Montag, 15. Dezember 2008

Die angekündigte Sonntagsführung im Haus der Kulturen klingt spannend. Sie verspricht durch interaktive Wahrnehmungsübungen zu zeigen, wie dünn die Linie ist zwischen dem, was als "normales" Verhalten angesehen wird, und denen, die als schizophren, depressiv oder paranoid gelten. Ah ja, mal gucken.

Zu Beginn erzählt der (Ex?-)Depressive etwas über seinemeine Krankheit. Von seinem ersten Satz an merke ich, wie mich die Worte packen und auch wie schwer sie wiegen - in meinem Kopf und meinem Herzen. Ich hänge an seinen Lippen, obwohl ich all das Gesagte längst weiß. Vielleicht, weil ich bisher so wenig über diese Gefühle gesprochen habe. Damals, weil ich nicht konnte, heute, weil ich diese Zeit am liebsten ungeschehen machen würde. Und auch, weil mir die Erinnerung in schonungsloser Brutalität vor Augen führt, wie krank ich gewesen bin, wie hilflos, schwach, kraft- und mutlos. Ein Ich, das mir fremd und doch so vertraut ist. Ein Ich das nicht ich bin.

Die Übung. Ich sitze in einem Raum, umgeben von vollkommener Schwärze. Ich soll an all das denken, was ich in meinem Leben nicht geschafft habe, worin ich versagt habe. Kein Mann, kein Kind, kein Selbstbewußtsein im Job, deshalb auch zu wenig Geld, kein vorhandener Ehrgeiz, familiäre Konflikte. Die Schlagworte ziehen an mir vorbei wie ein innerer Film der sich abspult - ohne Stopptaste. Ich sitze zusammengesunken auf einem Stuhl, die Beine übereinandergeschlagen, den Rücken nach vorn gebeugt mit hängenden Schultern. Dann füllt sich der Raum mit Musik, dunkel und heftig, und schon nach wenigen Takten laufen mir die Tränen über die Wangen, überwältigt mich dieses Gefühl der grenzenlosen Traurigkeit, der grenzenlosen Hoffnungslosigkeit, genau wie damals.
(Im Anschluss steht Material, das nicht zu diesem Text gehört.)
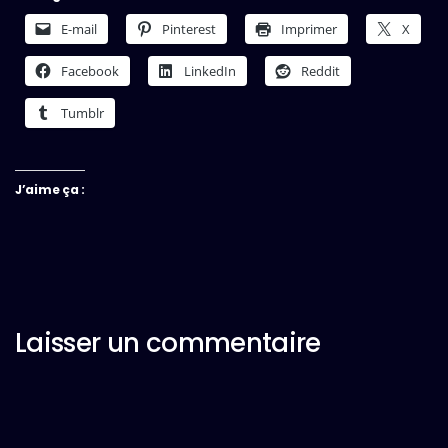
E-mail
Pinterest
Imprimer
X
Facebook
LinkedIn
Reddit
Tumblr
J’aime ça :
Laisser un commentaire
Erschrocken richte ich mich auf, strecke die Schultern, stelle die Beine nebeneinander, verschränke die Hände vor der Brust und versuche zu grinsen und die Gedanken zu verscheuchen, denn alles ist gut, oder zumindest gut genug, um nicht in die Dunkelheit zurückzukehren.

Eingeholt, denke ich, als ich verschreckt wieder in die Helligkeit stolpere. Was für eine unerwartete Entführung in die Vergangenheit.